Rafael Nadal, after winning his third US Open and 16th Grand Slam title, insisted he isn’t concerned about matching Roger Federer’s 19 career Grand Slam titles.
August 5, 2015: “I am confident that I can play, I gonna have a much better second half of the season than what I did in the first six months. I have the motivation to do it, and I feel my mentality and my body ready for it. And then if I'm able to play the full season, I hope to finish in good position of the ranking and then have the chance to start 2016 stronger, no?... I am sure that I gonna keep trying my best.
Rafael Nadal, who has a poor 2-6 record against top 10 opponents and won only two minor tournaments this year going into the Hamburg event which he won by beating Fabio Gognini in the final.
April 10, 2015: “It’s not the question of tennis, it’s the question of being relaxed enough to play well on court. I was anxious on court. I wanted to be there. I tried in every point, but I was not able to relax myself, to calm myself, to say I’m going to play my best tennis now. I’m playing with too many nerves for a lot of moments, important moments. . . . You have to know that you have a problem and know that you have to improve, but nobody is going to improve the situation for you.
Rafael Nadal, in the throes of a prolonged slump, after the 28-year-old superstar suffered a 6-4, 2-6, 6-3 Miami Open third-round defeat to Fernando Verdasco, a player he once defeated 13 straight times.
Oct 1, 2014: “It is preferable that [the captain] is someone with a background in the world of men's tennis. I have nothing against her, I don’t know what her capabilities are, and I hope she does her job well, but in theory she is a person that doesn’t know men’s tennis, because men’s tennis isn’t the same as women’s tennis. The truth is that the men’s game isn’t the same as the women’s game on the tactical level, not that one is better than the other.
Toni Nadal, Rafael Nadal’s coach and uncle, telling Onda Cero radio why he believes choosing former WTA player Gala Leon as the first woman to captain of Spain's Davis Cup team is a mistake.
June 10, 2014: “I knew I had lost four times in a row to Novak, and to be able to win again against him was very important to me. I had enough courage. I made the right decisions at the right moment and ended up on top. It’s an emotional moment, a real mix of things .”
Rafael Nadal, after defeating archrival Novak Djokovic 3-6, 7-5, 6-2, 6-4 to win his fifth straight and ninth overall French Open title and 14th career Grand Slam title.
May 28, 2014: “I doubt about myself. I think doubts are good in life. The people who don’t have doubts I think only two things—arrogance or not intelligence.”

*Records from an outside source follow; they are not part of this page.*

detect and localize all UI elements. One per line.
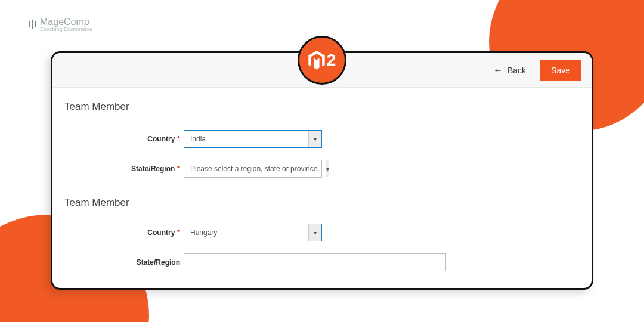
country-value-1: India bbox=[184, 135, 308, 143]
back-button[interactable]: ← Back bbox=[487, 60, 532, 80]
chevron-down-icon: ▾ bbox=[326, 160, 329, 177]
back-label: Back bbox=[507, 66, 526, 75]
state-value-1: Please select a region, state or provinc… bbox=[184, 165, 326, 173]
country-label-1: Country* bbox=[64, 135, 184, 143]
chevron-down-icon: ▾ bbox=[308, 131, 321, 147]
save-button[interactable]: Save bbox=[540, 60, 581, 81]
state-select-1[interactable]: Please select a region, state or provinc… bbox=[184, 160, 322, 178]
arrow-left-icon: ← bbox=[493, 65, 503, 76]
save-label: Save bbox=[551, 66, 570, 75]
section-title-2: Team Member bbox=[52, 184, 592, 215]
magento-icon bbox=[308, 51, 325, 70]
magento-2-badge: 2 bbox=[298, 36, 346, 85]
state-label-1: State/Region* bbox=[64, 165, 184, 173]
state-input-2[interactable] bbox=[184, 253, 446, 271]
brand-logo: MageComp Enriching Ecommerce bbox=[29, 17, 92, 32]
admin-panel: ← Back Save Team Member Country* India ▾… bbox=[51, 51, 593, 290]
country-select-1[interactable]: India ▾ bbox=[184, 130, 322, 148]
section-title-1: Team Member bbox=[52, 88, 592, 119]
badge-label: 2 bbox=[327, 51, 336, 70]
country-value-2: Hungary bbox=[184, 228, 308, 237]
logo-bars-icon bbox=[29, 20, 36, 29]
chevron-down-icon: ▾ bbox=[308, 224, 321, 241]
brand-tagline: Enriching Ecommerce bbox=[40, 26, 92, 32]
country-label-2: Country* bbox=[64, 228, 184, 237]
country-select-2[interactable]: Hungary ▾ bbox=[184, 224, 322, 242]
state-label-2: State/Region bbox=[64, 258, 184, 267]
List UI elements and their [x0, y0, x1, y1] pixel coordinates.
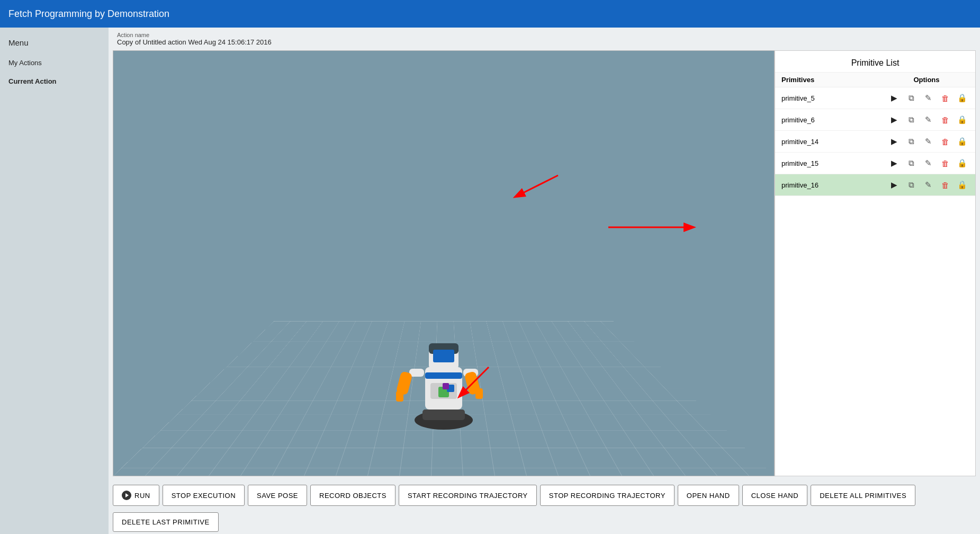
action-buttons-row: RUN STOP EXECUTION SAVE POSE RECORD OBJE… — [109, 480, 980, 534]
run-icon — [122, 491, 131, 500]
col-options-header: Options — [884, 76, 969, 84]
primitive-16-lock-btn[interactable]: 🔒 — [955, 178, 969, 192]
primitive-row-15: primitive_15 ▶ ⧉ ✎ 🗑 🔒 — [775, 153, 975, 174]
primitive-row-14: primitive_14 ▶ ⧉ ✎ 🗑 🔒 — [775, 131, 975, 153]
annotation-arrow-1 — [500, 173, 563, 206]
svg-rect-7 — [433, 350, 454, 362]
primitive-14-lock-btn[interactable]: 🔒 — [955, 135, 969, 148]
svg-line-18 — [516, 175, 558, 197]
primitive-list-panel: Primitive List Primitives Options primit… — [775, 50, 976, 476]
primitive-15-edit-btn[interactable]: ✎ — [921, 156, 935, 170]
primitive-16-delete-btn[interactable]: 🗑 — [938, 178, 952, 192]
primitive-14-copy-btn[interactable]: ⧉ — [904, 135, 918, 148]
primitive-6-name: primitive_6 — [781, 116, 884, 124]
save-pose-label: SAVE POSE — [257, 492, 298, 500]
primitive-row-6: primitive_6 ▶ ⧉ ✎ 🗑 🔒 — [775, 109, 975, 131]
sidebar-menu-label: Menu — [0, 32, 109, 54]
sidebar-item-my-actions[interactable]: My Actions — [0, 54, 109, 72]
primitive-6-copy-btn[interactable]: ⧉ — [904, 113, 918, 127]
action-name-label: Action name — [117, 32, 972, 38]
record-objects-label: RECORD OBJECTS — [319, 492, 386, 500]
action-name-area: Action name Copy of Untitled action Wed … — [109, 28, 980, 50]
primitive-15-name: primitive_15 — [781, 159, 884, 167]
primitive-15-actions: ▶ ⧉ ✎ 🗑 🔒 — [884, 156, 969, 170]
main-layout: Menu My Actions Current Action Action na… — [0, 28, 980, 534]
primitive-6-lock-btn[interactable]: 🔒 — [955, 113, 969, 127]
primitive-14-actions: ▶ ⧉ ✎ 🗑 🔒 — [884, 135, 969, 148]
close-hand-button[interactable]: CLOSE HAND — [742, 485, 808, 506]
primitive-5-lock-btn[interactable]: 🔒 — [955, 91, 969, 105]
3d-viewport[interactable] — [113, 50, 775, 476]
primitive-6-play-btn[interactable]: ▶ — [887, 113, 901, 127]
sidebar-item-current-action[interactable]: Current Action — [0, 72, 109, 91]
stop-execution-label: STOP EXECUTION — [172, 492, 236, 500]
primitive-6-edit-btn[interactable]: ✎ — [921, 113, 935, 127]
primitive-5-delete-btn[interactable]: 🗑 — [938, 91, 952, 105]
primitive-list-title: Primitive List — [775, 51, 975, 73]
primitive-14-play-btn[interactable]: ▶ — [887, 135, 901, 148]
primitive-16-play-btn[interactable]: ▶ — [887, 178, 901, 192]
primitive-5-name: primitive_5 — [781, 94, 884, 102]
stop-recording-trajectory-label: STOP RECORDING TRAJECTORY — [549, 492, 666, 500]
delete-all-primitives-label: DELETE ALL PRIMITIVES — [820, 492, 906, 500]
run-label: RUN — [134, 492, 150, 500]
viewport-row: Primitive List Primitives Options primit… — [109, 50, 980, 480]
start-recording-trajectory-button[interactable]: START RECORDING TRAJECTORY — [399, 485, 537, 506]
save-pose-button[interactable]: SAVE POSE — [248, 485, 307, 506]
start-recording-trajectory-label: START RECORDING TRAJECTORY — [408, 492, 528, 500]
primitive-15-delete-btn[interactable]: 🗑 — [938, 156, 952, 170]
svg-rect-12 — [396, 391, 403, 402]
topbar: Fetch Programming by Demonstration — [0, 0, 980, 28]
action-name-value: Copy of Untitled action Wed Aug 24 15:06… — [117, 38, 972, 46]
app-title: Fetch Programming by Demonstration — [8, 8, 169, 20]
open-hand-label: OPEN HAND — [687, 492, 730, 500]
stop-execution-button[interactable]: STOP EXECUTION — [163, 485, 245, 506]
primitive-14-delete-btn[interactable]: 🗑 — [938, 135, 952, 148]
primitive-6-delete-btn[interactable]: 🗑 — [938, 113, 952, 127]
close-hand-label: CLOSE HAND — [751, 492, 799, 500]
primitive-15-lock-btn[interactable]: 🔒 — [955, 156, 969, 170]
primitive-row-16: primitive_16 ▶ ⧉ ✎ 🗑 🔒 — [775, 174, 975, 196]
primitive-5-copy-btn[interactable]: ⧉ — [904, 91, 918, 105]
svg-rect-1 — [422, 410, 465, 420]
delete-last-primitive-button[interactable]: DELETE LAST PRIMITIVE — [113, 512, 219, 532]
robot-container — [385, 285, 502, 433]
primitive-5-actions: ▶ ⧉ ✎ 🗑 🔒 — [884, 91, 969, 105]
primitive-14-name: primitive_14 — [781, 138, 884, 146]
content-area: Action name Copy of Untitled action Wed … — [109, 28, 980, 534]
primitive-16-name: primitive_16 — [781, 181, 884, 189]
delete-all-primitives-button[interactable]: DELETE ALL PRIMITIVES — [811, 485, 915, 506]
run-button[interactable]: RUN — [113, 485, 159, 506]
col-primitives-header: Primitives — [781, 76, 884, 84]
stop-recording-trajectory-button[interactable]: STOP RECORDING TRAJECTORY — [540, 485, 675, 506]
primitive-15-copy-btn[interactable]: ⧉ — [904, 156, 918, 170]
sidebar: Menu My Actions Current Action — [0, 28, 109, 534]
svg-rect-13 — [475, 388, 483, 399]
primitive-5-play-btn[interactable]: ▶ — [887, 91, 901, 105]
delete-last-primitive-label: DELETE LAST PRIMITIVE — [122, 518, 210, 526]
primitive-14-edit-btn[interactable]: ✎ — [921, 135, 935, 148]
primitive-6-actions: ▶ ⧉ ✎ 🗑 🔒 — [884, 113, 969, 127]
primitive-list-columns: Primitives Options — [775, 73, 975, 87]
open-hand-button[interactable]: OPEN HAND — [678, 485, 739, 506]
primitive-16-copy-btn[interactable]: ⧉ — [904, 178, 918, 192]
record-objects-button[interactable]: RECORD OBJECTS — [310, 485, 395, 506]
robot-svg — [385, 285, 502, 433]
primitive-row-5: primitive_5 ▶ ⧉ ✎ 🗑 🔒 — [775, 87, 975, 109]
svg-rect-16 — [443, 383, 449, 389]
primitive-5-edit-btn[interactable]: ✎ — [921, 91, 935, 105]
annotation-arrow-2 — [606, 219, 701, 237]
primitive-16-edit-btn[interactable]: ✎ — [921, 178, 935, 192]
primitive-15-play-btn[interactable]: ▶ — [887, 156, 901, 170]
primitive-16-actions: ▶ ⧉ ✎ 🗑 🔒 — [884, 178, 969, 192]
svg-rect-3 — [425, 372, 462, 379]
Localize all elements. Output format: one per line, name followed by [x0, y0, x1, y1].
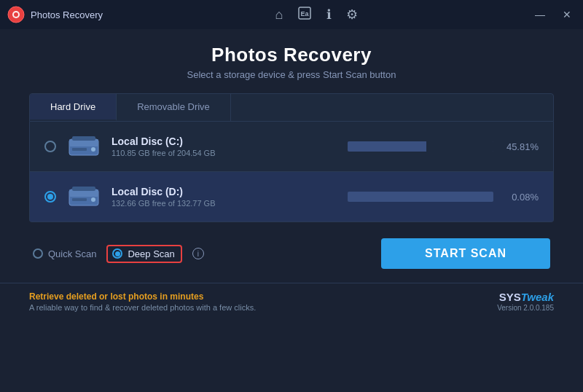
brand-wrap: SYSTweak Version 2.0.0.185 [497, 291, 554, 312]
drive-bar-used-c [348, 141, 426, 152]
brand-version: Version 2.0.0.185 [497, 304, 554, 312]
drive-bar-bg-d [348, 192, 493, 202]
minimize-button[interactable]: — [531, 7, 549, 22]
tab-removable-drive[interactable]: Removable Drive [117, 94, 231, 121]
scan-info-icon[interactable]: i [192, 248, 204, 259]
quick-scan-option[interactable]: Quick Scan [33, 248, 96, 259]
tab-bar: Hard Drive Removable Drive [29, 93, 554, 122]
footer-subtext: A reliable way to find & recover deleted… [29, 303, 256, 312]
drive-bar-used-d [348, 192, 493, 202]
close-button[interactable]: ✕ [558, 7, 576, 22]
drive-item-c[interactable]: Local Disc (C:) 110.85 GB free of 204.54… [30, 122, 553, 172]
radio-deep-scan-inner [115, 251, 120, 256]
title-bar-controls: — ✕ [531, 7, 576, 22]
drive-percent-c: 45.81% [502, 141, 539, 152]
drive-icon-d [68, 184, 100, 210]
radio-deep-scan[interactable] [112, 248, 122, 259]
drive-item-d[interactable]: Local Disc (D:) 132.66 GB free of 132.77… [30, 172, 553, 222]
drive-bar-d: 0.08% [348, 192, 539, 203]
drive-icon-c [68, 133, 100, 160]
ea-svg: Ea [297, 6, 312, 20]
svg-point-13 [91, 197, 95, 202]
radio-c[interactable] [44, 141, 56, 152]
main-content: Photos Recovery Select a storage device … [0, 29, 583, 280]
page-title: Photos Recovery [29, 44, 554, 66]
title-bar-title: Photos Recovery [31, 9, 103, 20]
settings-icon[interactable]: ⚙ [346, 7, 358, 23]
svg-rect-12 [72, 187, 95, 191]
brand-logo: SYSTweak [497, 291, 554, 304]
app-icon [7, 6, 25, 23]
tab-hard-drive[interactable]: Hard Drive [30, 94, 117, 121]
title-bar: Photos Recovery ⌂ Ea ℹ ⚙ — ✕ [0, 0, 583, 29]
drive-name-d: Local Disc (D:) [111, 186, 336, 197]
radio-d[interactable] [44, 191, 56, 203]
scan-options: Quick Scan Deep Scan i [33, 245, 368, 263]
drive-bar-free-c [426, 141, 493, 152]
radio-quick-scan[interactable] [33, 248, 43, 259]
drive-bar-bg-c [348, 141, 493, 152]
svg-rect-9 [72, 148, 87, 151]
quick-scan-label: Quick Scan [48, 248, 96, 259]
deep-scan-option[interactable]: Deep Scan [106, 245, 181, 263]
start-scan-button[interactable]: START SCAN [381, 238, 550, 269]
footer-headline: Retrieve deleted or lost photos in minut… [29, 291, 256, 302]
brand-sys: SYS [499, 291, 521, 303]
svg-text:Ea: Ea [301, 10, 310, 17]
home-icon[interactable]: ⌂ [275, 7, 283, 23]
drive-bar-c: 45.81% [348, 141, 539, 152]
page-header: Photos Recovery Select a storage device … [29, 44, 554, 80]
title-bar-left: Photos Recovery [7, 6, 103, 23]
drive-size-d: 132.66 GB free of 132.77 GB [111, 199, 336, 208]
svg-point-8 [91, 147, 95, 152]
drive-info-c: Local Disc (C:) 110.85 GB free of 204.54… [111, 136, 336, 157]
footer-text: Retrieve deleted or lost photos in minut… [29, 291, 256, 312]
drive-size-c: 110.85 GB free of 204.54 GB [111, 149, 336, 157]
brand-tweak: Tweak [521, 291, 554, 303]
drive-info-d: Local Disc (D:) 132.66 GB free of 132.77… [111, 186, 336, 208]
svg-rect-14 [72, 198, 87, 201]
bottom-bar: Quick Scan Deep Scan i START SCAN [29, 238, 554, 269]
svg-point-2 [14, 12, 18, 17]
info-icon[interactable]: ℹ [326, 7, 332, 23]
drive-name-c: Local Disc (C:) [111, 136, 336, 147]
ea-icon[interactable]: Ea [297, 6, 312, 24]
drive-percent-d: 0.08% [502, 192, 539, 203]
deep-scan-label: Deep Scan [128, 248, 174, 259]
svg-rect-7 [72, 136, 95, 141]
page-subtitle: Select a storage device & press Start Sc… [29, 69, 554, 80]
footer-bar: Retrieve deleted or lost photos in minut… [0, 283, 583, 318]
drive-list: Local Disc (C:) 110.85 GB free of 204.54… [29, 122, 554, 222]
radio-inner-d [47, 194, 53, 200]
title-bar-nav: ⌂ Ea ℹ ⚙ [275, 6, 359, 24]
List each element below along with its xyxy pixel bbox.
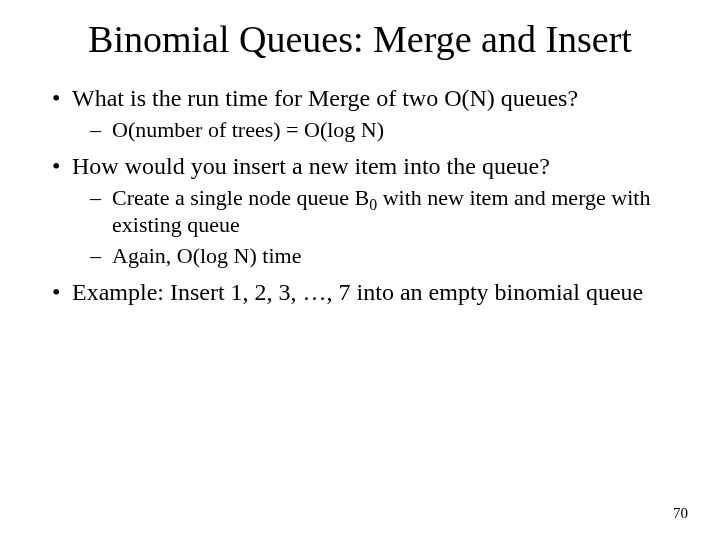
bullet-2-sub-1-subscript: 0 xyxy=(369,196,377,213)
slide-title: Binomial Queues: Merge and Insert xyxy=(50,18,670,62)
bullet-2-text: How would you insert a new item into the… xyxy=(72,153,550,179)
bullet-3: Example: Insert 1, 2, 3, …, 7 into an em… xyxy=(50,278,670,307)
slide-body: Binomial Queues: Merge and Insert What i… xyxy=(0,0,720,307)
bullet-list: What is the run time for Merge of two O(… xyxy=(50,84,670,307)
bullet-2-sub-2: Again, O(log N) time xyxy=(72,243,670,270)
bullet-2-sub-2-text: Again, O(log N) time xyxy=(112,243,301,268)
bullet-2-sublist: Create a single node queue B0 with new i… xyxy=(72,185,670,269)
bullet-1-sublist: O(number of trees) = O(log N) xyxy=(72,117,670,144)
bullet-2: How would you insert a new item into the… xyxy=(50,152,670,270)
bullet-2-sub-1: Create a single node queue B0 with new i… xyxy=(72,185,670,239)
bullet-3-text: Example: Insert 1, 2, 3, …, 7 into an em… xyxy=(72,279,643,305)
bullet-1-text: What is the run time for Merge of two O(… xyxy=(72,85,578,111)
bullet-1: What is the run time for Merge of two O(… xyxy=(50,84,670,144)
bullet-1-sub-1: O(number of trees) = O(log N) xyxy=(72,117,670,144)
bullet-2-sub-1-pre: Create a single node queue B xyxy=(112,185,369,210)
bullet-1-sub-1-text: O(number of trees) = O(log N) xyxy=(112,117,384,142)
page-number: 70 xyxy=(673,505,688,522)
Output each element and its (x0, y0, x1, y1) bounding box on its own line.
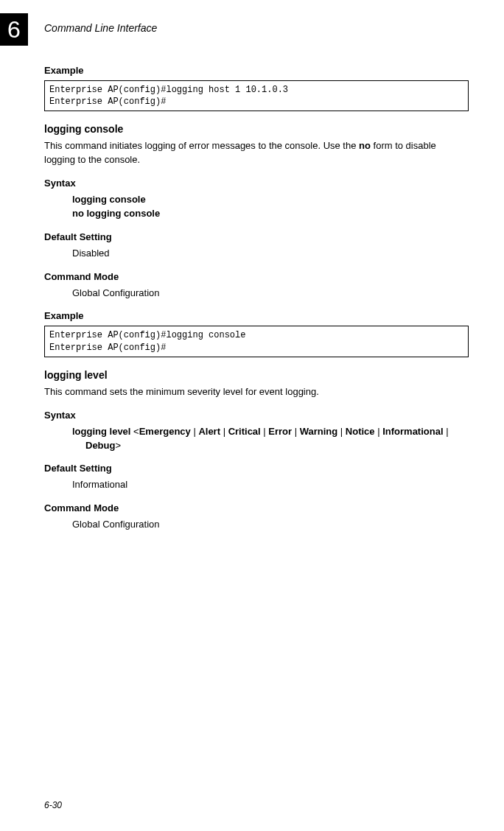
cmd1-syntax-line2: no logging console (72, 207, 469, 221)
cmd1-example-label: Example (44, 310, 469, 321)
cmd2-syntax-label: Syntax (44, 410, 469, 421)
command-heading-logging-console: logging console (44, 123, 469, 135)
op6: Notice (346, 426, 375, 437)
code-box-2: Enterprise AP(config)#logging console En… (44, 326, 469, 357)
cmd1-default-value: Disabled (72, 247, 469, 261)
cmd1-default-label: Default Setting (44, 231, 469, 242)
op2: Alert (198, 426, 220, 437)
cmd2-description: This command sets the minimum severity l… (44, 385, 469, 399)
cmd2-syntax-line: logging level <Emergency | Alert | Criti… (72, 425, 469, 453)
cmd1-mode-value: Global Configuration (72, 287, 469, 301)
example-heading-1: Example (44, 65, 469, 76)
cmd1-desc-pre: This command initiates logging of error … (44, 140, 359, 151)
code-box-1: Enterprise AP(config)#logging host 1 10.… (44, 80, 469, 111)
pipe1: | (191, 426, 199, 437)
op7: Informational (382, 426, 443, 437)
op5: Warning (300, 426, 338, 437)
page-content: Example Enterprise AP(config)#logging ho… (44, 65, 469, 532)
op4: Error (268, 426, 292, 437)
pipe2: | (220, 426, 228, 437)
cmd1-syntax-label: Syntax (44, 178, 469, 189)
pipe3: | (261, 426, 269, 437)
chapter-title: Command Line Interface (44, 22, 157, 34)
pipe7: | (444, 426, 449, 437)
gt: > (115, 440, 121, 451)
cmd1-desc-bold: no (359, 140, 371, 151)
op3: Critical (228, 426, 261, 437)
lt: < (130, 426, 139, 437)
cmd1-syntax-line1: logging console (72, 193, 469, 207)
cmd2-default-label: Default Setting (44, 463, 469, 474)
cmd2-syntax-pre: logging level (72, 426, 130, 437)
pipe6: | (375, 426, 383, 437)
op8: Debug (85, 440, 115, 451)
chapter-number-tab: 6 (0, 13, 28, 46)
pipe5: | (337, 426, 346, 437)
cmd2-mode-label: Command Mode (44, 502, 469, 513)
pipe4: | (292, 426, 300, 437)
page-number: 6-30 (44, 800, 62, 810)
cmd2-default-value: Informational (72, 478, 469, 492)
op1: Emergency (139, 426, 191, 437)
cmd1-description: This command initiates logging of error … (44, 139, 469, 167)
command-heading-logging-level: logging level (44, 369, 469, 381)
cmd2-mode-value: Global Configuration (72, 518, 469, 532)
cmd1-mode-label: Command Mode (44, 271, 469, 282)
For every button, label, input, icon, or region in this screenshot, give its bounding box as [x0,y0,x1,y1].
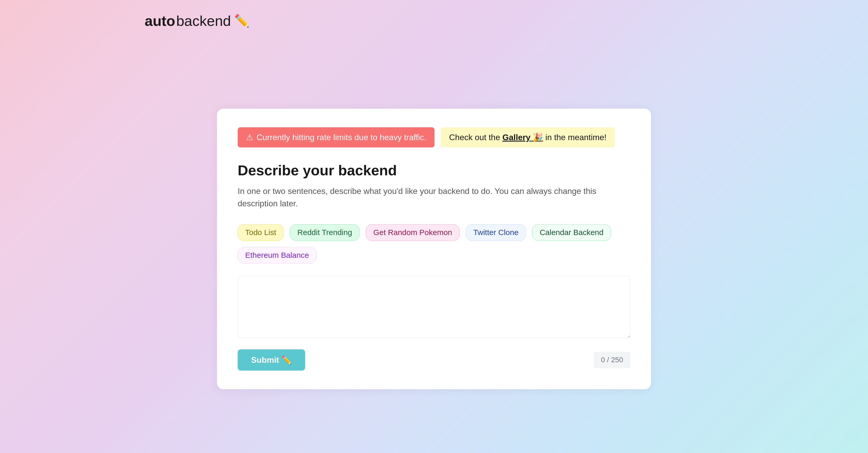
logo: auto backend ✏️ [145,12,868,29]
form-description: In one or two sentences, describe what y… [238,185,630,210]
suggestion-pokemon[interactable]: Get Random Pokemon [366,224,460,241]
bottom-row: Submit ✏️ 0 / 250 [238,349,630,370]
suggestion-todo[interactable]: Todo List [238,224,284,241]
description-textarea[interactable] [238,276,630,338]
submit-button[interactable]: Submit ✏️ [238,349,305,370]
suggestion-twitter[interactable]: Twitter Clone [466,224,526,241]
alerts-row: ⚠ Currently hitting rate limits due to h… [238,127,630,147]
logo-backend-text: backend [176,12,231,29]
rate-limit-text: Currently hitting rate limits due to hea… [256,133,426,142]
logo-auto-text: auto [145,12,175,29]
warning-icon: ⚠ [246,132,253,142]
suggestions-row: Todo List Reddit Trending Get Random Pok… [238,224,630,263]
logo-edit-icon: ✏️ [234,14,250,28]
char-counter: 0 / 250 [594,352,630,368]
suggestion-reddit[interactable]: Reddit Trending [290,224,360,241]
form-title: Describe your backend [238,162,630,179]
suggestion-ethereum[interactable]: Ethereum Balance [238,247,316,263]
gallery-alert: Check out the Gallery 🎉 in the meantime! [441,127,615,147]
header: auto backend ✏️ [0,0,868,29]
suggestion-calendar[interactable]: Calendar Backend [532,224,611,241]
rate-limit-alert: ⚠ Currently hitting rate limits due to h… [238,127,435,147]
gallery-link[interactable]: Gallery 🎉 [502,133,543,142]
main-card: ⚠ Currently hitting rate limits due to h… [217,109,651,389]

Rafael Nadal, who has some doubts he can catch Roger Federer’s record of 17 Grand Slam singles titles, in TIME magazine.
July 29, 2013: "I talk to Rafa during matches. I know that is against the rules. At my age, I have nothing to hide."
Toni Nadal, Rafael Nadal's uncle-coach, telling Spanish journalist David Nadal, he's not contrite about flouting the no-coaching rule.
June 30, 2013: "Two weeks ago, I was in a fantastic situation, winning at Roland Garros. Now, losing in the first round, it's tough. The tour continues. Life continues. This is a sport of victories, not a sport of losses. Nobody remembers the losses. I don't want to remember the loss."
Rafael Nadal, who won his eighth French Open title and two weeks later suffered a shocking Wimbledon first-round loss to No. 135-ranked Steve Darcis.
June 2013: "He's getting a hand for his chest."
— NBC Analyst Mary Carillo, when many in the Roland Garros crowd cheered as muscular Rafael Nadal took off his shirt after beating Novak Djokovic in a thrilling 6-4, 3-6, 6-1, 6-7(3), 9-7 semifinal duel.
June 10, 2013: "This was a really emotional match, that's the truth. I lost a match like this in Australia. This one was for me. I'm more than happy about the way I fought in the fifth, after losing a big chance in the fourth. Djokovic always comes back. [To win a match like this] you need to love the game. You need to love what you are doing and appreciate every moment. I have learned to enjoy suffering in these matches, because what is much harder is to be [injured] at home in Mallorca, watching these matches on TV."
Rafael Nadal, whose love of competition never wavered during his fluctuating 6-4, 3-6, 6-1, 6-7(3), 9-7 triumph over Novak Djokovic in the French Open semifinals.
March 25, 2013: "A lot of things happened the last seven months, [so] to be back here and to have this very heavy trophy with me is amazing. Beating three Top 10 players and winning a title like this is just something unbelievable for me. I'm very, very happy and very emotional. When you have one comeback like I'm having, you remember all the low things, the lower moments that you had during the seven months. Hopefully I passed and can just remember all the people that really helped me a lot during all this time."
Rafael Nadal, after he won a record-breaking 22nd ATP World Tour Masters 1000 crown and celebrated his third triumph in Indian Wells, as well as his 600th career win and 53rd career title.
June 12, 2012: "This is a really emotional day, to win here win another time. Sure, the seventh is important because I am the player who has more titles here than anyone, but for me the important thing is just to win at Roland Garros, whether it's the first, second, third or seventh."
Rafael Nadal, who broke a record he shared with the legendary Bjorn Borg by winning his seventh French Open title, defeating world No. 1 Novak Djokovic 6-4, 6-3, 2-6, 7-5 in the final.
July 5, 2011: "When one player is better than you, at this moment, the only thing you can do is work, try to find solutions and try to wait a little bit for your time. I'm going to wait and I'm going to try a sixth time. And if the sixth doesn't happen, a seventh. It's going to be like this. That's the spirit of sport."
Rafael Nadal, both philosophical and determined about reversing the trend in which he's lost five straight matches on three different surfaces to new world No. 1 Novak Djokovic.
June 8, 2011: "I'm so impressed with what he's able to do mentally and physically. It's jaw-dropping to watch him play on this surface. Borg was always this god on this surface; no one believed that they could beat him. But given the depth of the field today, for Rafa to be as dominant as Borg is unfathomable, and we're just lucky to see it. I have a hard time imagining how you beat this guy on this surface."
Jim Courier, the 1991-1992 French Open champion, and now a TV analyst, on Rafael Nadal's winning his sixth French Open crown.
January 20, 2011: "When you have bodyguards, everything is more difficult. That's when people recognize you. When you go normal, it's easier to go out without problems, people are respectful."
Rafael Nadal, one of sport's most normal and reluctant superstars, in Sports Illustrated.
January 28 , 2008: "When one gets beaten by somebody better, one has to know how to lose with humility. Sure, I could have served better. Sure, I could have hit my forehand harder. But the truth was this was like an avalanche, and there was no way to stop it."
Rafael Nadal, impressed with Jo-Wilfried Tsonga after the unseeded Frenchman routed him 6-2, 6-3, 6-2 in the Australian Open semis.